Jack Walker wants to commemorate the people who have gone under-appreciated.
Nana Baah
London, GB
Images: Jack Walker

Walk around London and you’ll notice plaques – bright blue and bigger than a dinner plate – on the sides of various buildings, stuck there to commemorate notable dead people.

After moving to the capital from Nottingham two years ago, artist Jack Walker noticed that he hadn’t heard of many of the people on these English Heritage plaques. After some research, he also discovered that the majority of these plaques were commemorating men, and that only four percent honoured Black and Asian people.


So, prompted by a university project, Walker decided to create his own plaques – “True Plaques”, stickers that fit in the palm of your hand. The stickers commemorate some of 21st century London’s finest, from Doreen Lawrence and Digga D, to Kannalingam “Indran” Selvendran, the founder of Morley’s, south London’s favourite chicken shop.
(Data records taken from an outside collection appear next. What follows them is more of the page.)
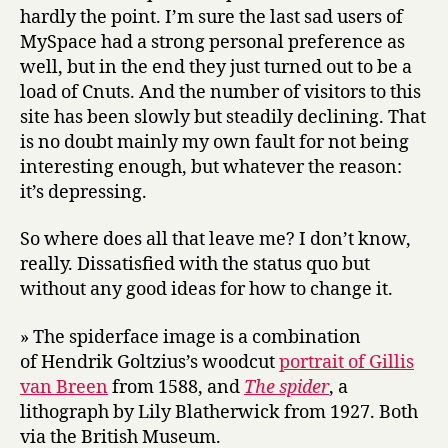
hardly the point. I’m sure the last sad users of
MySpace had a strong personal preference as
well, but in the end they just turned out to be a
load of Cnuts. And the number of visitors to this
site has been slowly but steadily declining. That
is no doubt mainly my own fault for not being
interesting enough, but whatever the reason:
it’s depressing.
So where does all that leave me? I don’t know,
really. Dissatisfied with the status quo but
without any good ideas for how to change it.
» The spiderface image is a combination
of Hendrik Goltzius’s woodcut
portrait of Gillis
van Breen
from 1588, and
The spider
, a
lithograph by Lily Blatherwick from 1927. Both
via the British Museum.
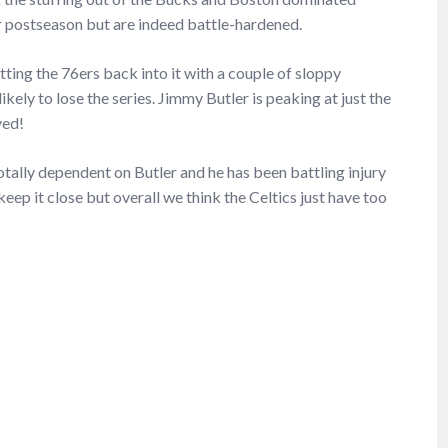
 postseason but are indeed battle-hardened.
ting the 76ers back into it with a couple of sloppy
kely to lose the series. Jimmy Butler is peaking at just the
ved!
tally dependent on Butler and he has been battling injury
keep it close but overall we think the Celtics just have too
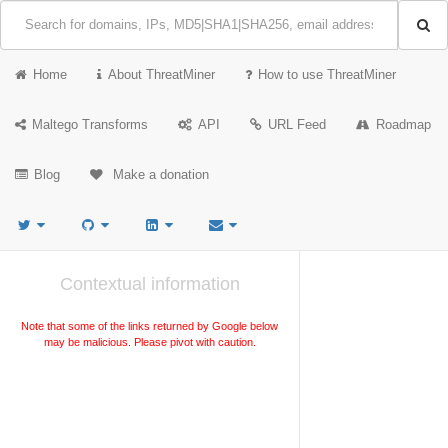
Home
About ThreatMiner
How to use ThreatMiner
Maltego Transforms
API
URL Feed
Roadmap
Blog
Make a donation
Contextual information
Note that some of the links returned by Google below
may be malicious. Please pivot with caution.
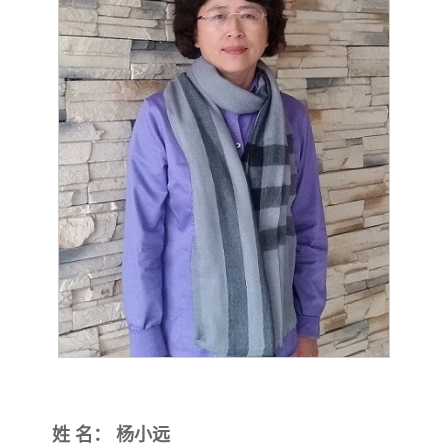
姓
名：
杨小远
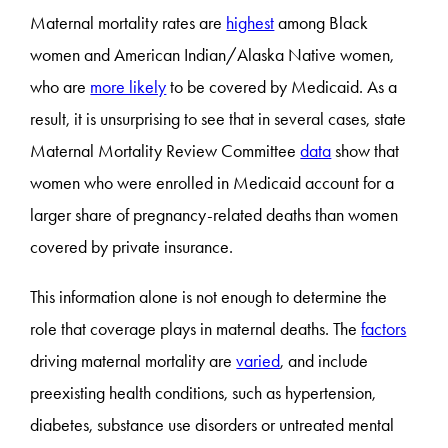
Maternal mortality rates are
highest
among Black
women and American Indian/Alaska Native women,
who are
more likely
to be covered by Medicaid. As a
result, it is unsurprising to see that in several cases, state
Maternal Mortality Review Committee
data
show that
women who were enrolled in Medicaid account for a
larger share of pregnancy-related deaths than women
covered by private insurance.
This information alone is not enough to determine the
role that coverage plays in maternal deaths. The
factors
driving maternal mortality are
varied
, and include
preexisting health conditions, such as hypertension,
diabetes, substance use disorders or untreated mental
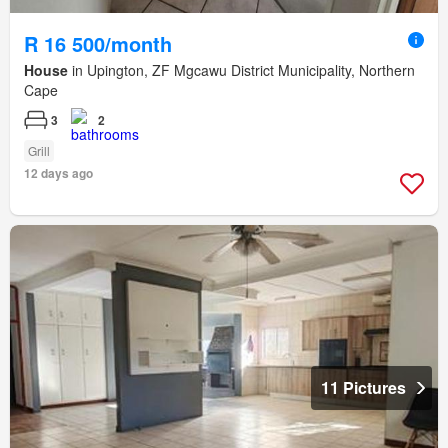
R 16 500/month
House
in Upington, ZF Mgcawu District Municipality, Northern
Cape
3
2
Grill
12 days ago
11 Pictures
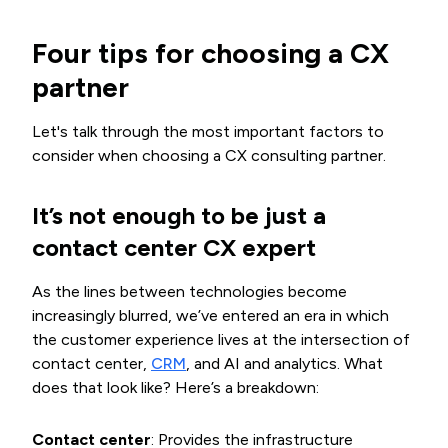
Four tips for choosing a CX
partner
Let's talk through the most important factors to
consider when choosing a CX consulting partner.
It’s not enough to be just a
contact center CX expert
As the lines between technologies become
increasingly blurred, we’ve entered an era in which
the customer experience lives at the intersection of
contact center,
CRM
, and AI and analytics. What
does that look like? Here’s a breakdown:
Contact center
: Provides the infrastructure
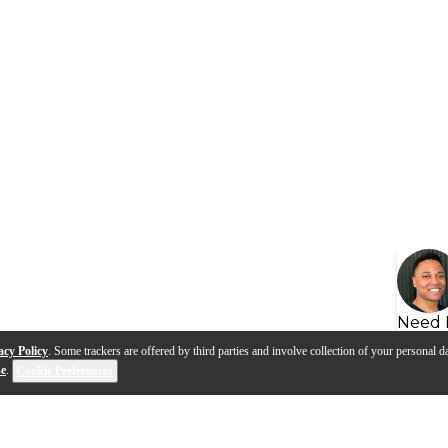
Need 
acy Policy
. Some trackers are offered by third parties and involve collection of your personal da
se
.
Cookie Preferences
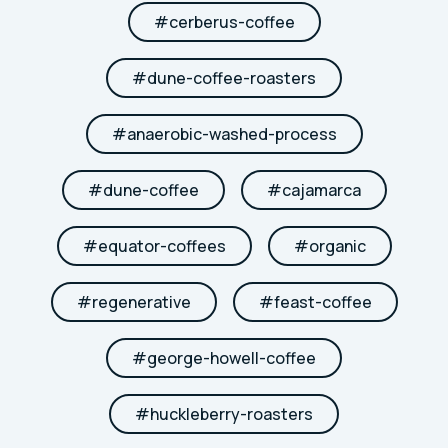
#
cerberus-coffee
#
dune-coffee-roasters
#
anaerobic-washed-process
#
dune-coffee
#
cajamarca
#
equator-coffees
#
organic
#
regenerative
#
feast-coffee
#
george-howell-coffee
#
huckleberry-roasters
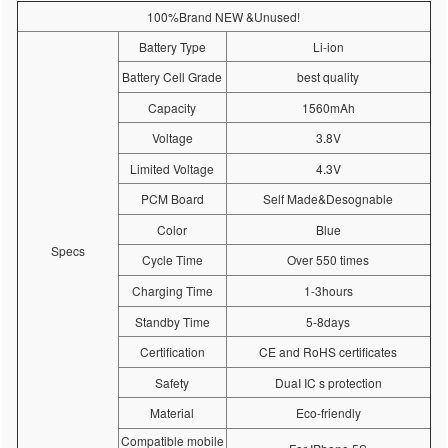
100%Brand NEW &Unused!
Battery Type
Li-ion
Battery Cell Grade
best quality
Capacity
1560mAh
Voltage
3.8V
Limited Voltage
4.3V
PCM Board
Self Made&Desognable
Color
Blue
Specs
Cycle Time
Over 550 times
Charging Time
1-3hours
Standby Time
5-8days
Certification
CE and RoHS certificates
Safety
DuaI IC s protection
Material
Eco-friendly
Compatible mobile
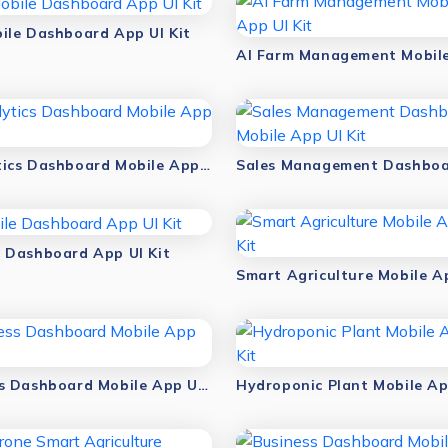
ile Dashboard App UI Kit
Analytics Dashboard Mobile App UI Kit
 Dashboard App UI Kit
Fitness Dashboard Mobile App UI Kit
VICE: What drew you to recreating the English Heritage blue plaques?
Jack Walker:
I've always been interested in the blue plaques. When you're walking around central London, you see them and they’re quite interesting things and people, but I’d never recognised anybody on them – a lot of them are poets and writers. I looked into it, and the criteria for a current blue plaque is that you have to have been dead for at least 20 years. So I wanted to create something that was more relevant to our generation. 

What makes them more relevant?
The fact that it’s London and there are barely any blue plaques for people of colour. It’s not representative.

How did you decide on which public figures would get True Plaques? 
I was asking people from London to tell me who they like, and who significant people are to them. I spoke to Aima, [one of the founders] of All Black Lives UK, and they nominated Tanya Compas, who is an activist and youth worker. It sort of stemmed from there, and I found other people too. There are some people that everyone knows, like Kathy Burke or Michaela Coel, and then there are some lesser known people too.


Was getting them up a struggle? Did you actually find out where people live?
I've tried to do stickers in Nottingham before and they just got taken down. What’s good about [London] is that they don't get ripped off if you put them on lamp posts and places that people stop – so above where you press the buttons to cross the road, or those modern telephone boxes. I found the estate where Michaela Coel grew up, so I put some up around there. But for some people like M.I.A., I only know that she’s from Hounslow, so I just put them up in the vicinity. I put at least six stickers in each area.

What do you think of the way we celebrate people and their successes?
Why do we wait before celebrating people? Somebody had to do something in their life that’s quite significant, and then you’ve also got to wait for them to die, and then wait another 20 years [to get an English Heritage plaque]. 


Are you going to continue creating new ones?
I definitely would. I did maybe a week of research, and a few weeks of finding people, so I wasn’t expecting it to be my most popular work.  I think it should be a recurring thing – maybe [at the end of each year, for] people who have done stuff that year.